Jack DeJohnette, musicien complet

Une plaisanterie revient souvent chez les pianistes — du moins, le couple que je connais la répète — : on se moque des batteurs en disant qu’ils ne sont pas musiciens. Ils veulent sans doute dire que les batteurs n’ont pas besoin de connaître l’harmonie comme eux, ou que sur la portée, les symboles n’indiquent pas les notes mais plutôt l’emplacement du coup de percussion (sans parler des croix qui indiquent les cymbales). Ayant vécu avec une batterie à proximité pendant dix ans et ayant échoué à toutes mes tentatives pour en jouer — même sous la tutelle de mon fils, qui en est un excellent batteur —, je suis tenté de défendre cet instrument en rendant hommage à Jack DeJohnette , décédé dimanche dernier à 83 ans.
Le jeu de batterie de DeJohnette est devenu une marque de fabrique indéniable des trios de Keith Jarrett.

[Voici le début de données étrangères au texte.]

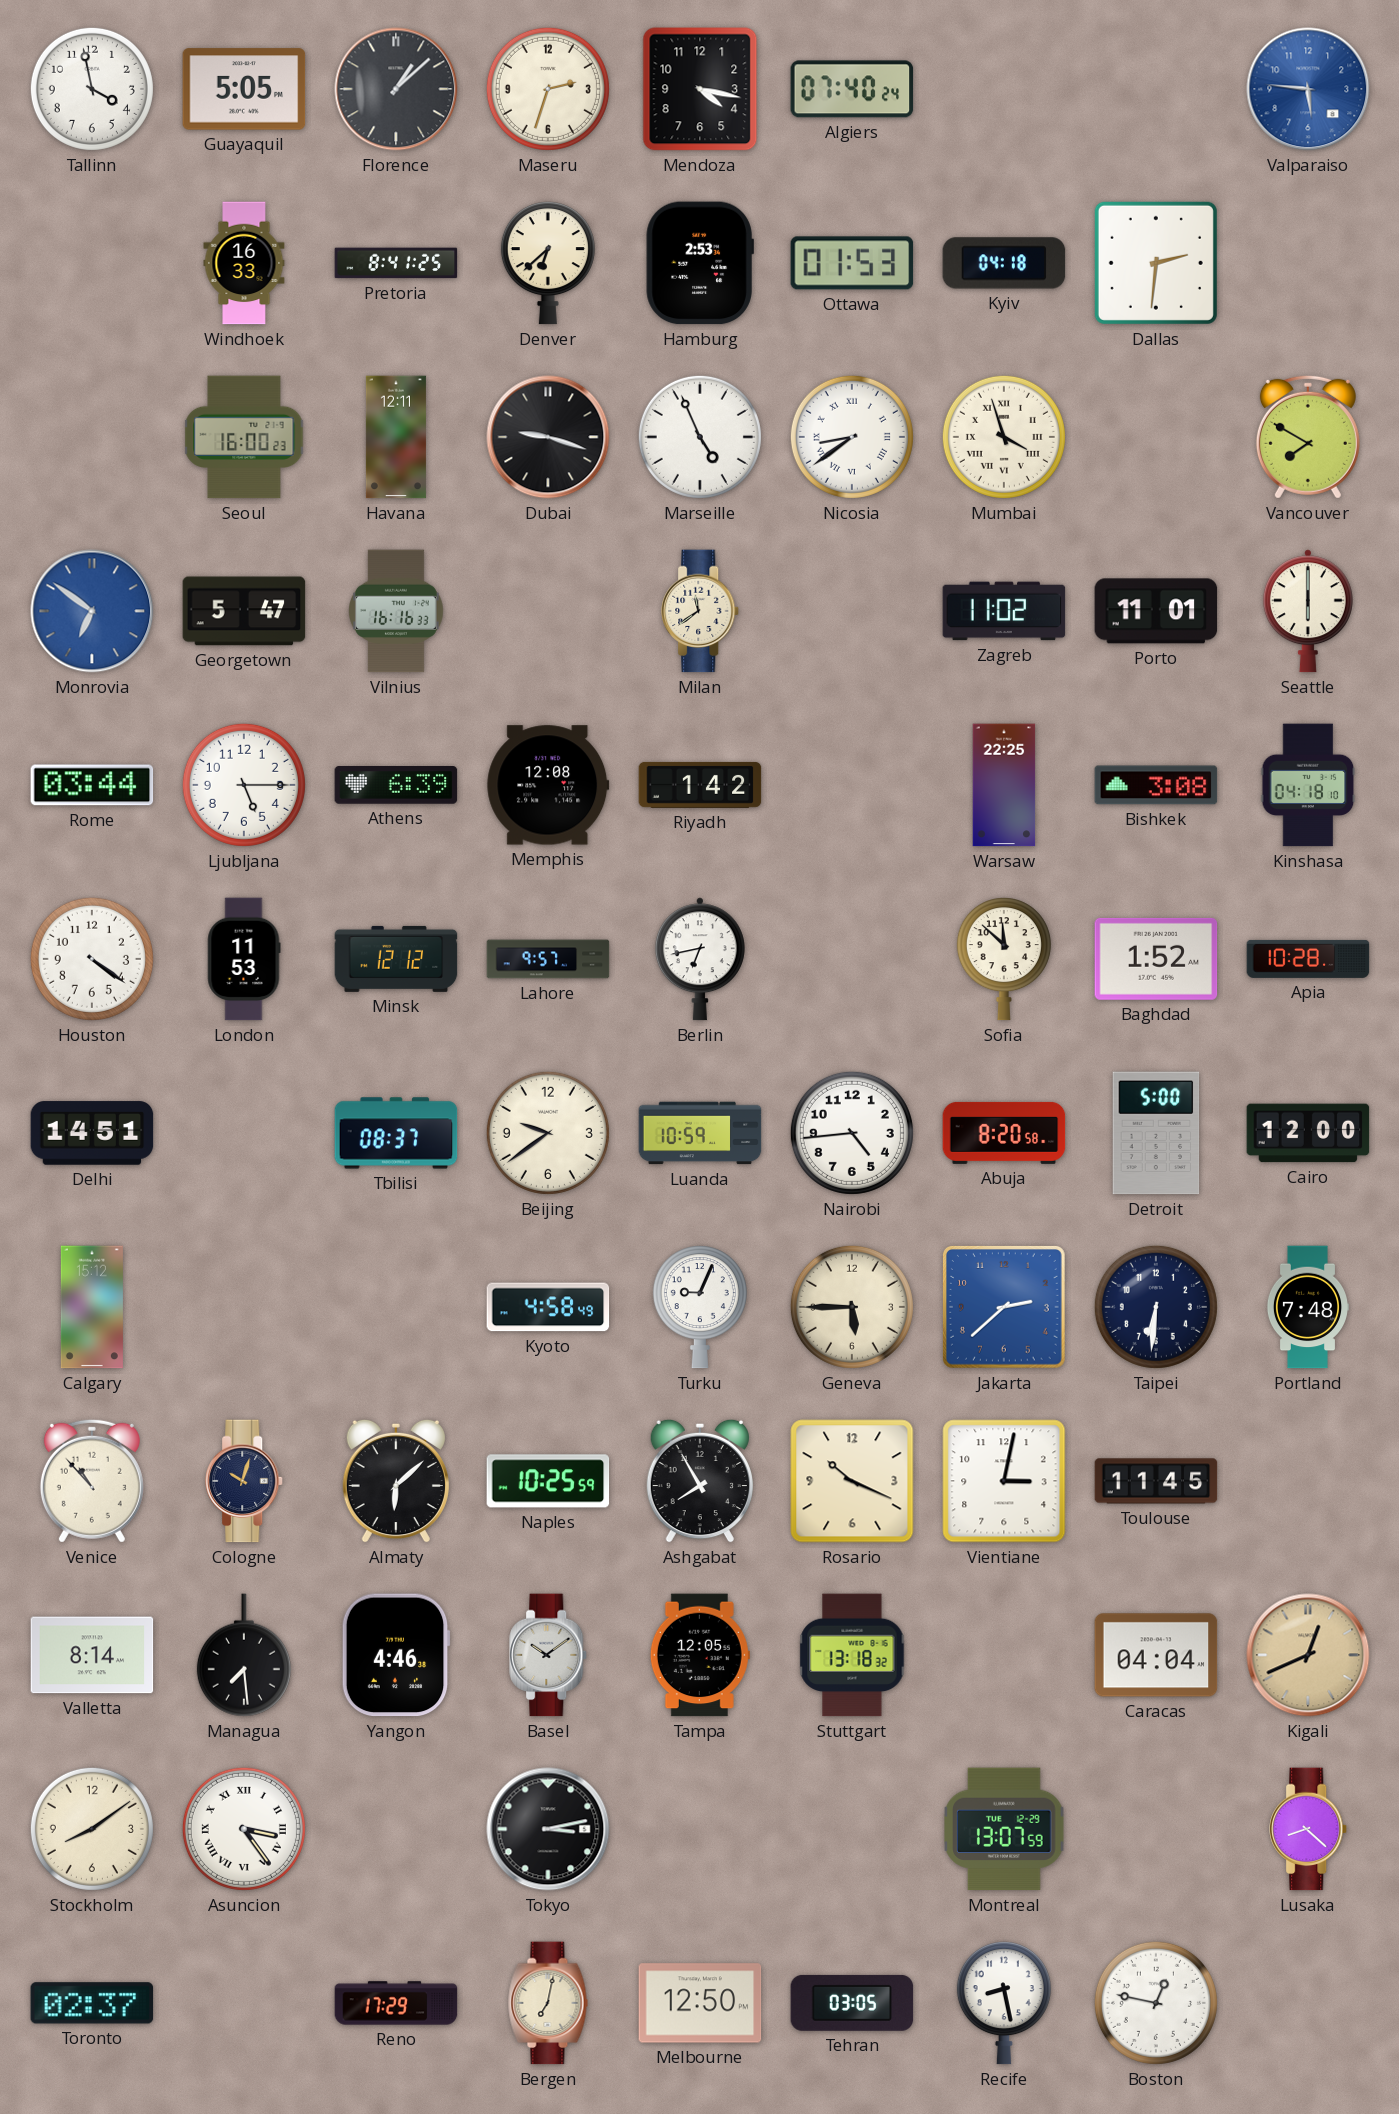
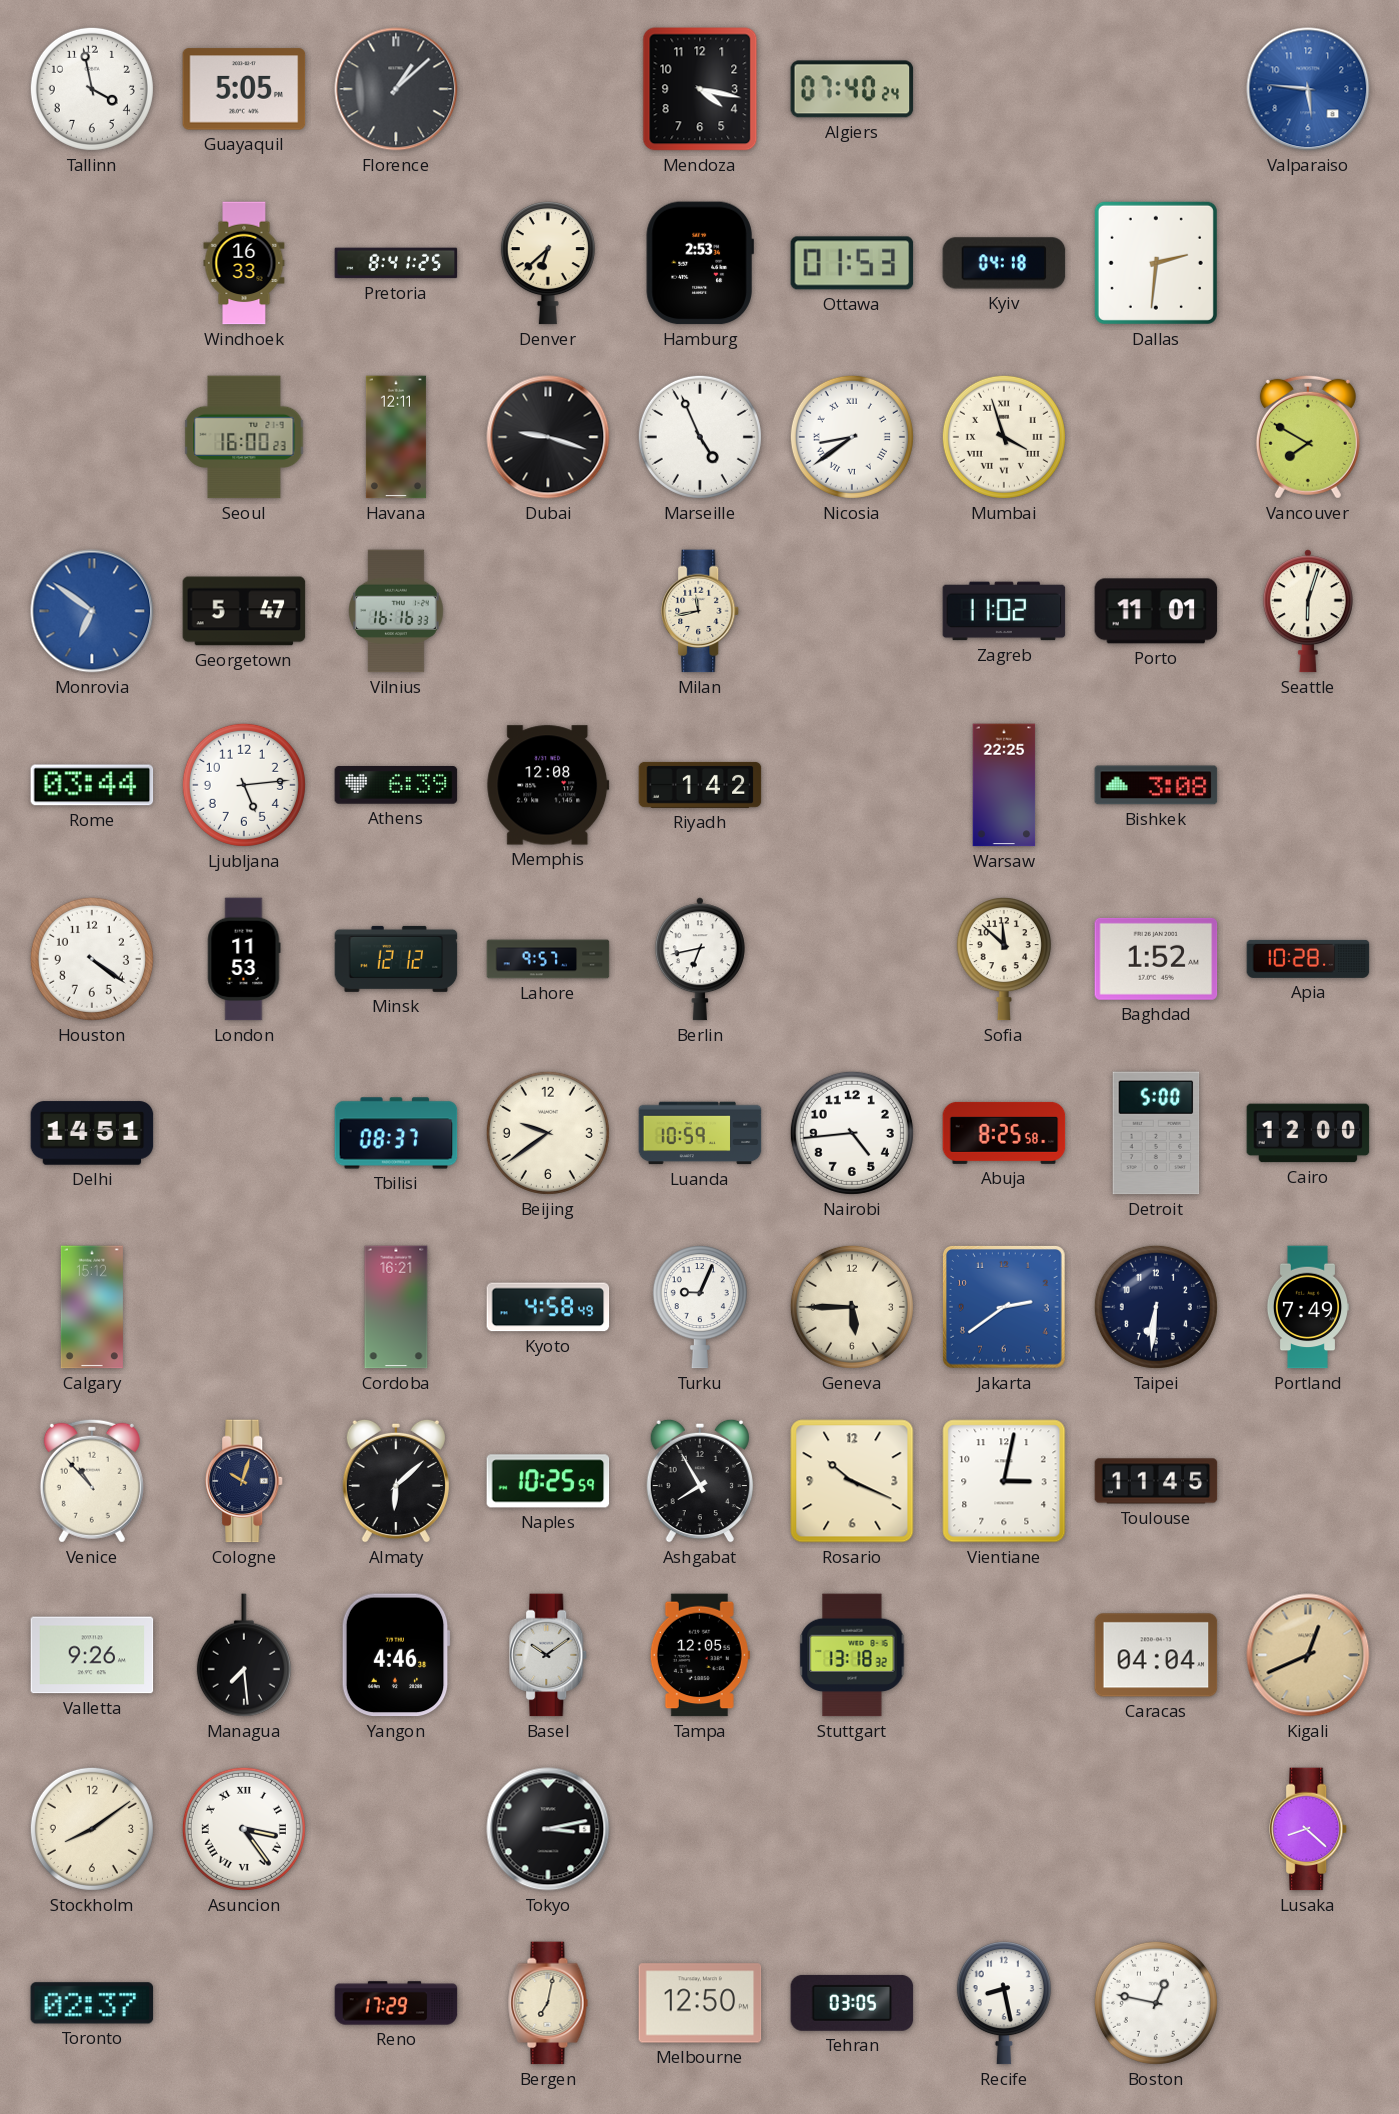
Maseru: 2:33 -> none
Milan: 11:39 -> 11:43
Seattle: 6:00 -> 6:03
Ljubljana: 5:15 -> 5:14
Kinshasa: 04:18 -> none
Abuja: 8:20 -> 8:25
Cordoba: none -> 16:21
Jakarta: 2:38 -> 2:39
Portland: 7:48 -> 7:49
Valletta: 8:14 -> 9:26
Montreal: 13:07 -> none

Dans The Guardian , le journaliste Philip Clark raconte, en guise d'hommage, qu'au cours d'une interview, il a commis l'imprévisible lapsus en le qualifiant de batteur. DeJohnette l'a corrigé. Peut-être avait-il été un jour la cible de brimades de la part d'un pianiste. Il jouait effectivement de la batterie, c'est vrai, mais il se considérait, disait-il, « un musicien complet » (ou, pour une traduction plus précise, « un musicien au sens le plus large »).

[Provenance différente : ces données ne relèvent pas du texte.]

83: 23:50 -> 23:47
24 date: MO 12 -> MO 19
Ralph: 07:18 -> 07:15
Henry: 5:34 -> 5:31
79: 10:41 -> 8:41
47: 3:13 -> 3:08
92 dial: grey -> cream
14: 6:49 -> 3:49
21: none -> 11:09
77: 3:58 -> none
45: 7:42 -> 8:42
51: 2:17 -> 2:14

DeJohnette fut l'un des plus grands percussionnistes du dernier demi-siècle, mais il possédait également une profonde compréhension de l'harmonie. Il n'a jamais cessé de jouer du piano, instrument qu'il étudiait parallèlement à la batterie, qui l'a rendu célèbre. Il a même enregistré un album solo au clavier. Sa réévaluation mérite d'être prise en compte, car elle se concentre principalement sur son jeu aux baguettes. Il se définissait comme un coloriste, un peintre des sons, et ses interactions avec d'autres musiciens démontrent que son talent ne se limitait pas au rythme, mais reposait aussi sur une grande sensibilité aux timbres.
Les batteurs de jazz sont légion. Les préférences peuvent évoluer : aujourd’hui, on pense immédiatement à Max Roach, Billy Higgins et Philly Joe Jones. Inutile d’ajouter DeJohnette à une liste, car sa présence est indéniable et il est toujours d’actualité : c’est probablement le percussionniste que l’auditeur occasionnel de jazz récent a le plus écouté, même sans s’en rendre compte.
La raison est évidente : DeJohnette était le batteur du trio de Keith Jarrett, avec Gary Peacock à la basse. À partir de 1983, sur des dizaines d’albums – de Standards Vol. I et Changes à Bye Bye Blackbird et Somewhere – la subtilité impressionniste de son jeu, en studio comme en concert, est devenue une marque de fabrique indéniable. Toujours attentif à l’interaction avec ses musiciens, son style d’improvisation crée un son unique et distinctif.
C'est la partie la plus connue de l'iceberg de sa carrière, mais l'occasion nous permet aussi d'explorer des enregistrements moins souvent cités. Avec Jarrett, par exemple, ils avaient d'abord fait partie du groupe du célèbre saxophoniste Charles Lloyd et allaient bientôt enregistrer un album en duo, Ruta and Daitya (1972). Le pianiste, curieusement, jouait du clavier électrique. Auparavant, DeJohnette avait déjà joué dans son groupe pour l'album Live in Montreux (1968) – comme l'annonce le présentateur au début, avec un accent français comique, aux côtés du bassiste Eddie Gomez – l'un des albums les plus écoutés de Bill Evans.
Peu après, il fut l'un des batteurs de Bitches Brew (1970), le double album vinyle électrique de Miles Davis où le trompettiste créa une fusion explosive de jazz, de funk et de rock. On peut également l'entendre sur Live-Evil , Jack Johnson et On the Corner (tous de Miles), où DeJohnette se métamorphose, se laissant emporter par le groove furieux de ces disques.
DeJohnette a également enregistré de nombreux albums en tant que leader. Je ne leur avais jamais prêté attention auparavant. Le guide de jazz que je consulte toujours recommande Earth Walk (1991), où il a composé tous les morceaux, comme il sied à un « musicien complet ». Je ne l'ai pas trouvé sur les plateformes de streaming habituelles, mais je l'ai finalement trouvé quelque part. C'est un album exceptionnel. Je l'écoute en ce moment même. Les adieux sont aussi l'occasion de faire des découvertes inattendues.